Task statement.
Word for word, restate the entries below and exclude every image.

Exercise input START

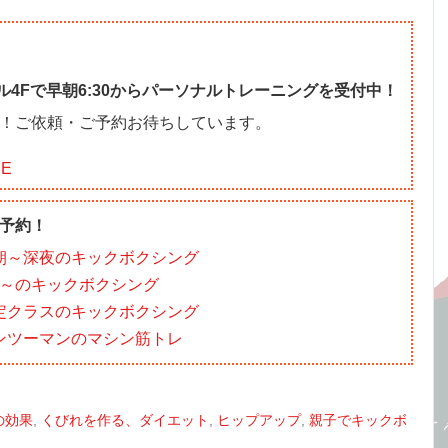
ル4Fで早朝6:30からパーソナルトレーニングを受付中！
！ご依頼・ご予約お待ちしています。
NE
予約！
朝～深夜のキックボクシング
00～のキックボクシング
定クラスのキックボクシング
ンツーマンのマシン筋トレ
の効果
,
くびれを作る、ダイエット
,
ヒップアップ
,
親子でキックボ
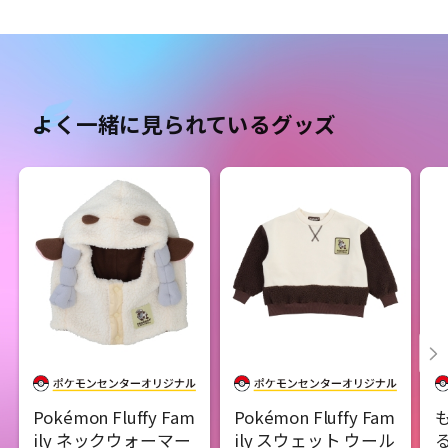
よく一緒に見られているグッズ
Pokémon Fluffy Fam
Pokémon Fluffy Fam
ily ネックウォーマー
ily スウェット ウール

Exercise input END

Answer section.
ル4Fで早朝6:30からパーソナルトレーニングを受付中！
！ご依頼・ご予約お待ちしています。
NE
予約！
朝～深夜のキックボクシング
00～のキックボクシング
定クラスのキックボクシング
ンツーマンのマシン筋トレ
の効果
,
くびれを作る、ダイエット
,
ヒップアップ
,
親子でキックボ
よく一緒に見られているグッズ
Pokémon Fluffy Fam
Pokémon Fluffy Fam
ily ネックウォーマー
ily スウェット ウール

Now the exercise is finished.